The Gone World is set mostly in a 1997 in which travel to the future is possible, monopolised by the US government and used to solve crimes by essentially asking people in the future what the solution was - with those futures vanishing as soon as the traveller leaves (a fact some people in those futures are very much aware of, and so very keen to prevent the visitor leaving). There is also a nightmarish apocalypse encountered in every hypothetical future, which seems to occur closer and closer to the present the more the technology is used.

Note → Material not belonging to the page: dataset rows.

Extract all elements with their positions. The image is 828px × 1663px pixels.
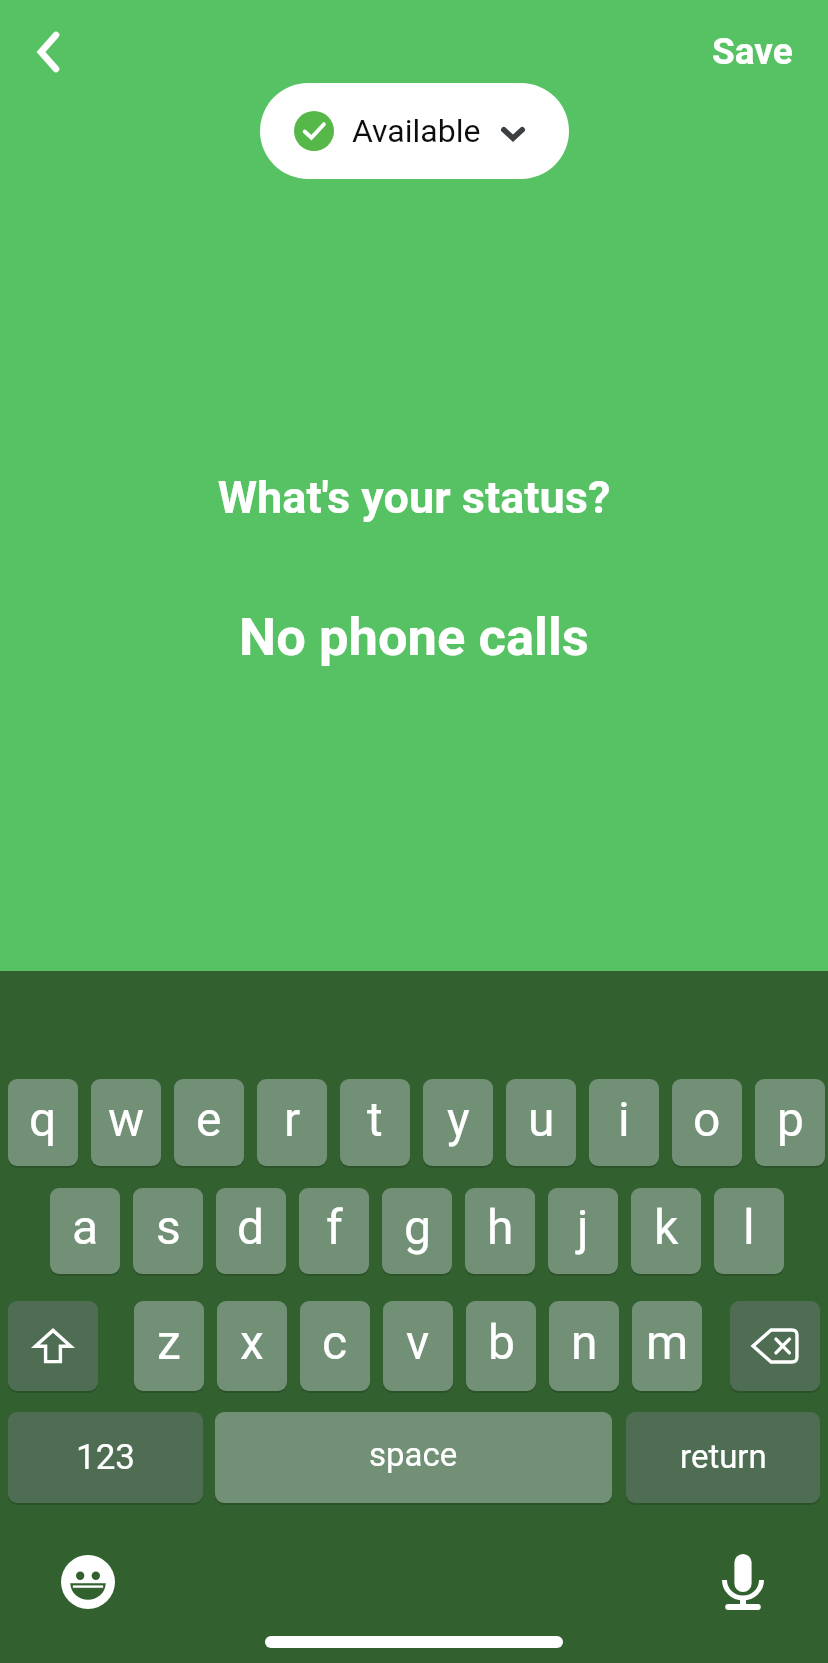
staticText: f [326, 1199, 343, 1255]
staticText: Save [712, 30, 793, 73]
staticText: y [447, 1091, 470, 1147]
staticText: What's your status? [0, 471, 828, 524]
button[interactable]: g [382, 1188, 452, 1274]
staticText: n [571, 1314, 598, 1370]
button[interactable]: i [589, 1079, 659, 1166]
staticText: j [577, 1199, 589, 1255]
button[interactable]: Shift [8, 1301, 98, 1391]
button[interactable]: s [133, 1188, 203, 1274]
button[interactable]: e [174, 1079, 244, 1166]
staticText: t [367, 1091, 383, 1147]
staticText: d [237, 1199, 265, 1255]
staticText: 123 [76, 1437, 136, 1478]
button[interactable]: c [300, 1301, 370, 1391]
staticText: u [528, 1091, 555, 1147]
staticText: w [108, 1091, 145, 1147]
button[interactable]: x [217, 1301, 287, 1391]
button[interactable]: h [465, 1188, 535, 1274]
staticText: l [743, 1199, 755, 1255]
staticText: a [72, 1199, 99, 1255]
button[interactable]: l [714, 1188, 784, 1274]
staticText: c [322, 1314, 348, 1370]
button[interactable]: b [466, 1301, 536, 1391]
button[interactable]: n [549, 1301, 619, 1391]
staticText: return [680, 1437, 767, 1476]
button[interactable]: Save [698, 16, 807, 87]
button[interactable]: 123 [8, 1412, 203, 1503]
button[interactable]: Emoji [55, 1549, 121, 1615]
button[interactable]: u [506, 1079, 576, 1166]
button[interactable]: z [134, 1301, 204, 1391]
button[interactable]: space [215, 1412, 612, 1503]
staticText: s [156, 1199, 181, 1255]
staticText: k [654, 1199, 679, 1255]
button[interactable]: Voice input [713, 1548, 777, 1620]
button[interactable]: Available [260, 83, 569, 179]
button[interactable]: y [423, 1079, 493, 1166]
button[interactable]: q [8, 1079, 78, 1166]
button[interactable]: Back [12, 16, 84, 88]
staticText: No phone calls [0, 606, 828, 668]
button[interactable]: a [50, 1188, 120, 1274]
staticText: x [240, 1314, 264, 1370]
staticText: p [777, 1091, 804, 1147]
button[interactable]: p [755, 1079, 825, 1166]
staticText: r [284, 1091, 301, 1147]
staticText: e [196, 1091, 222, 1147]
button[interactable]: t [340, 1079, 410, 1166]
staticText: b [488, 1314, 515, 1370]
button[interactable]: v [383, 1301, 453, 1391]
staticText: m [646, 1314, 689, 1370]
staticText: z [157, 1314, 181, 1370]
button[interactable]: r [257, 1079, 327, 1166]
button[interactable]: j [548, 1188, 618, 1274]
staticText: g [404, 1199, 431, 1255]
button[interactable]: d [216, 1188, 286, 1274]
staticText: h [487, 1199, 514, 1255]
button[interactable]: f [299, 1188, 369, 1274]
staticText: i [618, 1091, 630, 1147]
staticText: space [369, 1435, 458, 1474]
button[interactable]: k [631, 1188, 701, 1274]
button[interactable]: o [672, 1079, 742, 1166]
staticText: o [693, 1091, 721, 1147]
staticText: q [29, 1091, 57, 1147]
button[interactable]: m [632, 1301, 702, 1391]
staticText: v [406, 1314, 430, 1370]
button[interactable]: return [626, 1412, 820, 1503]
button[interactable]: w [91, 1079, 161, 1166]
button[interactable]: Backspace [730, 1301, 820, 1391]
staticText: Available [352, 112, 481, 150]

As with all sci-fi, the technological premise is never the interesting bit. Fleeing the present into the comforting safety of the past - literally and figuratively - is a recurring theme of the book, and one which gives it a melancholy warmth. It is not always easy to follow, particularly at the end, but I liked it a lot.
Recursion
Blake Crouch, 2019
Another sci-fi novel with a twist. Here the premise is that your consciousness can travel back to an earlier point in your life thanks to a secret research project, allowing you to act differently and change the timeline - but when you catch up to the point in time from which you originally travelled back, the whole world suddenly gets the memories of the timeline you aborted, along with the new one.

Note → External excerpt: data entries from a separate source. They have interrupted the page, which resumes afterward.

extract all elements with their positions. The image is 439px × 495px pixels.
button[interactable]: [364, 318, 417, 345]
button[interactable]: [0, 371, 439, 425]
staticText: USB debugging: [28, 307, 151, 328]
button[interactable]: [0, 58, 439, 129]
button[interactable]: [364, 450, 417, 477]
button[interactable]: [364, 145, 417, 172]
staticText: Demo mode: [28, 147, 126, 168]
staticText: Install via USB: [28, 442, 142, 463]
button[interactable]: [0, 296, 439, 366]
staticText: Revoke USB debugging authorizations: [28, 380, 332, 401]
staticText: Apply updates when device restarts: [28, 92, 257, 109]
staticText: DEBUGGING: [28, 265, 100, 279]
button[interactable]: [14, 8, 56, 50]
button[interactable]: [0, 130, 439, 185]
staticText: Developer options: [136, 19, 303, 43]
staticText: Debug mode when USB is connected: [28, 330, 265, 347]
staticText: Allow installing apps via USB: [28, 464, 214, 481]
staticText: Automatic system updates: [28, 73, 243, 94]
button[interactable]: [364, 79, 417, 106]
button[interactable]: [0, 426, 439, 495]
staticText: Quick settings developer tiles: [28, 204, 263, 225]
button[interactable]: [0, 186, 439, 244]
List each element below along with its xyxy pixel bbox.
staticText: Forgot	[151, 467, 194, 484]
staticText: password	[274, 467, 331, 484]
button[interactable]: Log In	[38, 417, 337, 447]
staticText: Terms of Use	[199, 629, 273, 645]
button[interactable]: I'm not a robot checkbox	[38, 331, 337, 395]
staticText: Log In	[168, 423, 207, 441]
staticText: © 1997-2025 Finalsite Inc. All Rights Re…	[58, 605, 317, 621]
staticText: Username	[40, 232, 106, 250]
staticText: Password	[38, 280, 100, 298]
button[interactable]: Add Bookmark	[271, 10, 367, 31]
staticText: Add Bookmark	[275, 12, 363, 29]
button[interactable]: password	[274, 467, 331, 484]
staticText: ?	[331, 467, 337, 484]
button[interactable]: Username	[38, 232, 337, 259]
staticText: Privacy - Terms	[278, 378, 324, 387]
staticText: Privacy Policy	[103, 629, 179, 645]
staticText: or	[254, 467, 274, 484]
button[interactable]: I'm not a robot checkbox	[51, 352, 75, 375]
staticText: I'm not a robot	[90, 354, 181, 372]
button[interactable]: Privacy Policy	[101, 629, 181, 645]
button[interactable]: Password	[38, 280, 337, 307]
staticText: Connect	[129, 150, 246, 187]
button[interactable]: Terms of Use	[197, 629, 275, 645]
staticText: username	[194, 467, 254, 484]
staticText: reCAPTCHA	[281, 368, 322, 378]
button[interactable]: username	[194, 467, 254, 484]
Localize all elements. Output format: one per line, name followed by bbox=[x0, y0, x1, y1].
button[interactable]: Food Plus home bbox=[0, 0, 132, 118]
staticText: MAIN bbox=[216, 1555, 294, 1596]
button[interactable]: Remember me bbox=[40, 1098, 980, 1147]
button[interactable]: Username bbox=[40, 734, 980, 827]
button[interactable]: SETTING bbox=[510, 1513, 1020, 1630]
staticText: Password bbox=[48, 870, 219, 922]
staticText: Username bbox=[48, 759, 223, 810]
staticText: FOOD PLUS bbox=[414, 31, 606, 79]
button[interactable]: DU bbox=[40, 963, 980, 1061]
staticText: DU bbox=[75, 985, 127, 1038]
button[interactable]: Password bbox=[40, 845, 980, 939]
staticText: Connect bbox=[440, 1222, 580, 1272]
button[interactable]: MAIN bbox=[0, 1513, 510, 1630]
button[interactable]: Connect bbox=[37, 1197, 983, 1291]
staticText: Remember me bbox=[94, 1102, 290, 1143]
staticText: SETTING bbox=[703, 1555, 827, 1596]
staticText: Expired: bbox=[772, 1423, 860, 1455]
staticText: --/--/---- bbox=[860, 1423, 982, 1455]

The consequences of the repeated use of this are explored wonderfully, both for the individuals involved and, eventually, society itself - as the world begins to tear itself to pieces under the strain of so many false memories. It's smart and thorough, but you never really feel like you lose the thread of what is happening. And, like The Gone World, the intriguing promise of escaping the present into the safety of the past also appears again and again.
11/22/63
Stephen King, 2011
The third instalment in my unofficial time travel trilogy, and my favourite book of the year, is a Stephen King novel about a high school teacher who has access to a portal to 1958. Every time he goes through it, he resets back to the same moment in 1958. His dying friend tasks him with using it to prevent the assassination of President Kennedy in 1963. Put like that, the book doesn't sound so compelling. But unlike the preceding two books, the sci-fi element here is just what facilitates the story, it isn't its core.
The novel is really three interwoven stories: a historical thriller about stopping the assassination, a sci-fi exploration of the unique time travel mechanics involved, and a love story. The world the author creates for you of small-town mid-century America is very compelling, and makes you nostalgic for a place and time you (at least in my case) have never experienced.
This book was one of a very few that, by the end, I found myself thinking about whenever I wasn't reading it, and long after I finished it. I would recommend it to almost anyone.